*** Opening Supplied information ***

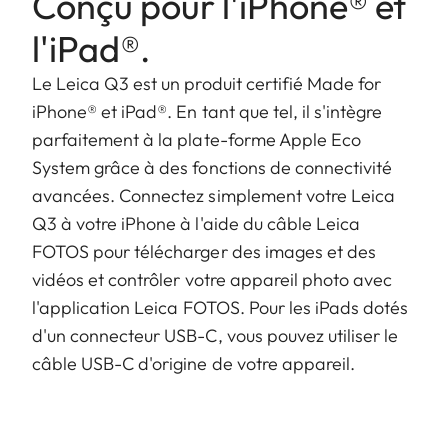
Conçu pour l'iPhone® et
l'iPad®.
Le Leica Q3 est un produit certifié Made for
iPhone® et iPad®. En tant que tel, il s'intègre
parfaitement à la plate-forme Apple Eco
System grâce à des fonctions de connectivité
avancées. Connectez simplement votre Leica
Q3 à votre iPhone à l'aide du câble Leica
FOTOS pour télécharger des images et des
vidéos et contrôler votre appareil photo avec
l'application Leica FOTOS. Pour les iPads dotés
d'un connecteur USB-C, vous pouvez utiliser le
câble USB-C d'origine de votre appareil.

*** Closing Supplied information ***

### Problem details
Transcribe the records above exactly, leaving out every picture.

### Finished exercise
Conçu pour l'iPhone® et
l'iPad®.
Le Leica Q3 est un produit certifié Made for
iPhone® et iPad®. En tant que tel, il s'intègre
parfaitement à la plate-forme Apple Eco
System grâce à des fonctions de connectivité
avancées. Connectez simplement votre Leica
Q3 à votre iPhone à l'aide du câble Leica
FOTOS pour télécharger des images et des
vidéos et contrôler votre appareil photo avec
l'application Leica FOTOS. Pour les iPads dotés
d'un connecteur USB-C, vous pouvez utiliser le
câble USB-C d'origine de votre appareil.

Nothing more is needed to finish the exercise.